Non è vero che il ricercatore insegue la verità, è la verità che insegue il ricercatore. Egli la subisce. Il vero è vero, e il fatto è reale senza curarsi di lui; egli ne ha soltanto la passione, è un dipsomane della realtà, e questo foggia il suo carattere, e non gliene importa un fico che dalla sua scoperta venga fuori qualcosa di completo, di umano, di perfetto o di checchessia. È una creatura piena di contraddizioni, passiva, e tuttavia straordinariamente energica […]

Non esiste una sola idea importante di cui la stupidità non abbia saputo servirsi; essa è pronta e versatile e può indossare tutti i vestiti della verità. La verità invece ha un abito solo e una sola strada, ed è sempre in svantaggio […]

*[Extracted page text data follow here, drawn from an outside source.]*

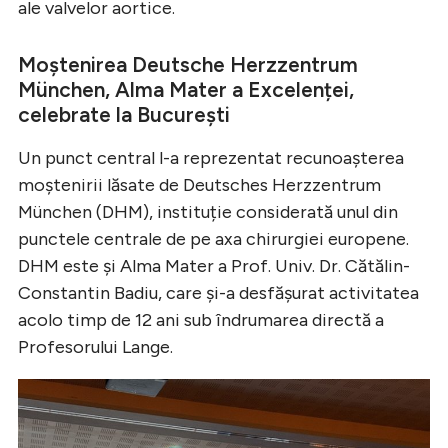
ale valvelor aortice.
Moștenirea Deutsche Herzzentrum
München, Alma Mater a Excelenței,
celebrate la București
Un punct central l-a reprezentat recunoașterea
moștenirii lăsate de Deutsches Herzzentrum
München (DHM), instituție considerată unul din
punctele centrale de pe axa chirurgiei europene.
DHM este și Alma Mater a Prof. Univ. Dr. Cătălin-
Constantin Badiu, care și-a desfășurat activitatea
acolo timp de 12 ani sub îndrumarea directă a
Profesorului Lange.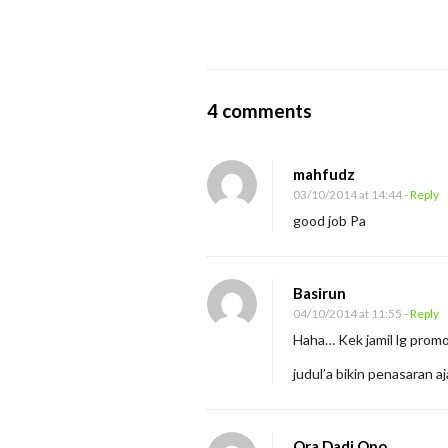
O
4 comments
n
S
mahfudz
u
03/10/2014 at 14:44
- Reply
a
good job Pa
m
i
Basirun
I
04/10/2014 at 11:55
- Reply
d
Haha… Kek jamil lg promosi
a
judul’a bikin penasaran aj
m
a
n
Ora Dadi Opo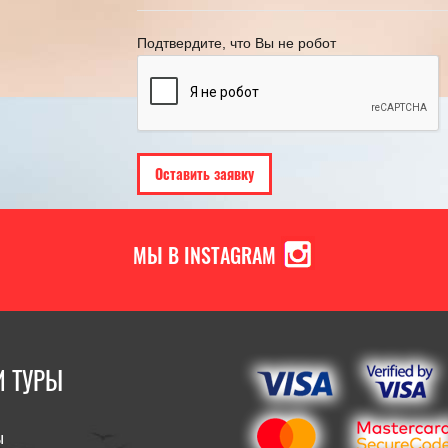
Подтвердите, что Вы не робот
МЫ В INSTAGRAM
 ТУРЫ
ы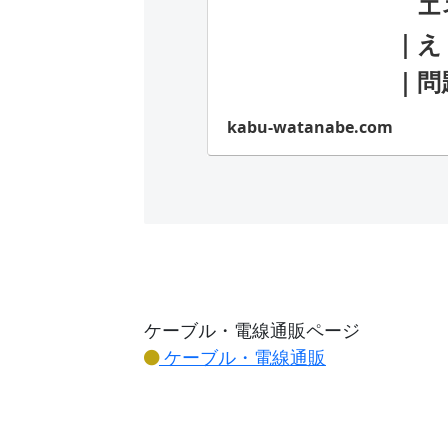
エネ
｜え
｜問
kabu-watanabe.com
ケーブル・電線通販ページ
ケーブル・電線通販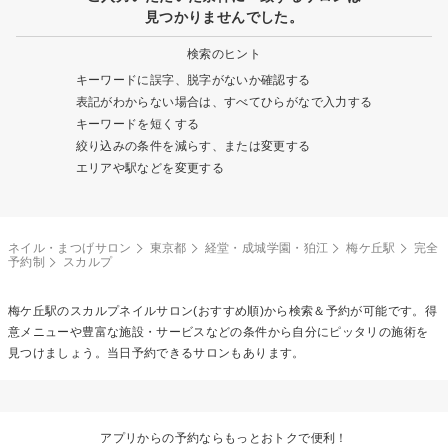
見つかりませんでした。
検索のヒント
キーワードに誤字、脱字がないか確認する
表記がわからない場合は、すべてひらがなで入力する
キーワードを短くする
絞り込みの条件を減らす、または変更する
エリアや駅などを変更する
ネイル・まつげサロン
東京都
経堂・成城学園・狛江
梅ケ丘駅
完全
予約制
スカルプ
梅ケ丘駅の
スカルプネイル
サロン(おすすめ順)から検索＆予約が可能です。得
意メニューや豊富な施設・サービスなどの条件から自分にピッタリの施術を
見つけましょう。当日予約できるサロンもあります。
アプリからの予約ならもっとおトクで便利！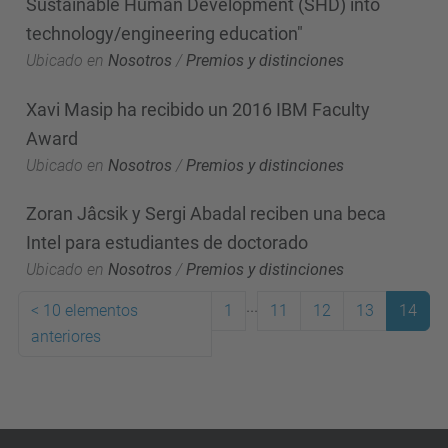
Sustainable Human Development (SHD) into
technology/engineering education"
Ubicado en
Nosotros
/
Premios y distinciones
Xavi Masip ha recibido un 2016 IBM Faculty
Award
Ubicado en
Nosotros
/
Premios y distinciones
Zoran Jâcsik y Sergi Abadal reciben una beca
Intel para estudiantes de doctorado
Ubicado en
Nosotros
/
Premios y distinciones
...
<
10 elementos
1
11
12
13
14
anteriores
(actual)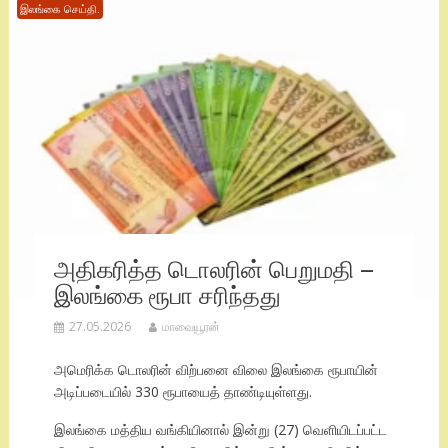
இலங்கை செய்தி.
அதிகரித்த டொலரின் பெறுமதி –
இலங்கை ரூபா சரிந்தது
27.05.2026
மாவையூரன்
அமெரிக்க டொலரின் விற்பனை விலை இலங்கை ரூபாயின்
அடிப்படையில் 330 ரூபாயைத் தாண்டியுள்ளது.
இலங்கை மத்திய வங்கியினால் இன்று (27) வெளியிடப்பட்ட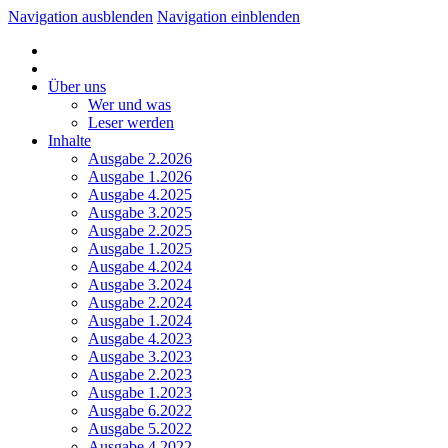
Navigation ausblenden
Navigation einblenden
Über uns
Wer und was
Leser werden
Inhalte
Ausgabe 2.2026
Ausgabe 1.2026
Ausgabe 4.2025
Ausgabe 3.2025
Ausgabe 2.2025
Ausgabe 1.2025
Ausgabe 4.2024
Ausgabe 3.2024
Ausgabe 2.2024
Ausgabe 1.2024
Ausgabe 4.2023
Ausgabe 3.2023
Ausgabe 2.2023
Ausgabe 1.2023
Ausgabe 6.2022
Ausgabe 5.2022
Ausgabe 4.2022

Ogni grande libro spira amore per i destini dei singoli individui che non si adattano alle forme che la collettività vuol loro imporre […] Estrai il senso di tutte le opere poetiche e ne ricaverai una smentita interminabile […] di tutte le norme, le regole e i principi vigenti sui quali posa la società che ama tali poesie! Per di più una poesia col suo mistero trafigge da parte a parte il senso del mondo, attaccato a migliaia di parole triviali, e ne fa un pallone che se ne vola via. Se questo, com’è costume, si chiama bellezza, allora la bellezza dovrebb’essere uno sconvolgimento mille volte più crudele e spietato di qualunque rivoluzione politica […]».

Robert Musil, L’uomo senza qualità, Torino, Einaudi, 1967, trad. di Anita Rho, Vol. I, pp. 248, 66 e 425.